In advance of the markup, NACDS released a video message reminding the U.S. Congress that true and comprehensive PBM reform must include Medicare and Medicaid.
[Read more: NACDS, Johns Hopkins report: Pharmacies play a vital role in achieving health equity]
The National Community Pharmacists Association also lauded the Senate Finance Committee’s actions. “PBM-insurers have gotten away with their anticompetitive, damaging tactics for too long. Independent pharmacies and the patients they serve need the transparency and relief that the reforms in this package will help provide,” said Anne Cassity, senior vice president of government affairs at NCPA.
Cassity continued, “The Senate Finance Committee has been leading the way in Congress when it comes to examining PBM-insurers, having first held a hearing on this issue back in 2019. In the time since, Chairman Wyden, Ranking Member Crapo and their colleagues and staff have worked hard to understand the issues at hand and develop a package to address them. We’re grateful for the committee’s tireless efforts and are eager partners in seeing that comprehensive PBM reforms move through the process and are signed into law.”
The Senior Care Pharmacy Coalition, the leading national voice for the long-term care pharmacy community, also applauded the Senate Finance Committee for its strong, bipartisan passage of the Modernizing and Ensuring PBM Accountability Act.
The package includes several priority reforms that the LTC pharmacy community has advocated for to increase transparency into PBM business practices while promoting better access to care and lowering costs for the millions of patients they serve every day across the country.

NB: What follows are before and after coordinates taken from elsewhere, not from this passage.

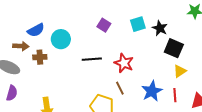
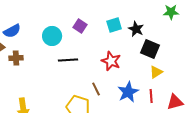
cyan circle: (61, 39) -> (52, 36), moved
red star: (124, 63) -> (111, 61), moved

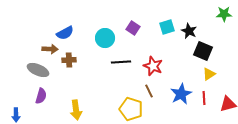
red star: (111, 61) -> (153, 66), moved

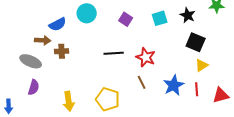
black star: (189, 31) -> (188, 15), moved
cyan circle: (105, 38) -> (87, 13), moved
yellow pentagon: (131, 109) -> (108, 99), moved

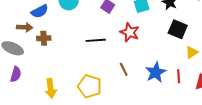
red star: (146, 57) -> (130, 32), moved
yellow triangle: (202, 65) -> (192, 52), moved

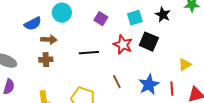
brown arrow: (25, 27) -> (49, 40), moved
black square: (178, 29) -> (149, 42), moved
brown cross: (44, 38) -> (46, 60), moved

Several SCPC priorities specific to LTC pharmacies are included in the package along with broader reforms relevant to all pharmacies. Among the key elements of the bill are:
- Medicare Part D provisions requiring MedPAC to report publicly regarding the information PBMs disclose, including payment differentials between pharmacies affiliated with PBMs and unaffiliated pharmacies;
- Medicare Part D provisions requiring CMS to develop standardized quality measures by pharmacy type, including specific LTC pharmacy metrics, which all Part D Plans would have to use to evaluate pharmacy quality and adjust payments;
- Medicare Part D provisions requiring claims-level transparency and establishing a payment floor to cover based on pharmacy costs to acquire and dispense a covered drug to a plan enrollee;
- Medicaid provisions that would require Medicaid managed care plans to reimburse pharmacies based on average acquisition costs and the Medicaid fee-for-service dispensing fee; and
- Perhaps most importantly for helping to address the cost of prescriptions, the bill would delink PBM compensation from the cost of medications. This would prevent PBMs from pocketing and profiting from ever-increasing list prices and rebates and require them to disclose why they classify certain medications as specialty drugs to prevent them from steering patients to PBM-affiliated specialty pharmacies.

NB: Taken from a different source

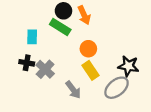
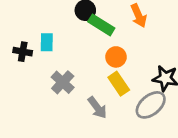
orange arrow: (84, 15) -> (139, 16), moved
green rectangle: (60, 27) -> (101, 25), moved
black cross: (27, 63) -> (23, 52), moved

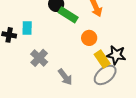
orange circle: (116, 57) -> (89, 38), moved
yellow rectangle: (119, 84) -> (102, 59), moved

“For too many years, PBMs have been allowed to force their heavy-handed, profit-driven tactics on patients and the pharmacies that serve them. Fortunately, our leaders in Congress are taking important steps to put patient health and access ahead of PBMs’ bottom lines,” said Alan Rosenbloom, president and CEO of the Senior Care Pharmacy Coalition. “On behalf of the long-term care pharmacy community, I commend Chairman Wyden, Ranking Member Crapo, and members of the Senate Finance Committee for their efforts to increase transparency and finally rein in the anti-competitive and unfair business practices of PBMs. Long-term care pharmacies across the U.S. stand behind them and are eager to see this important legislation passed in 2023.”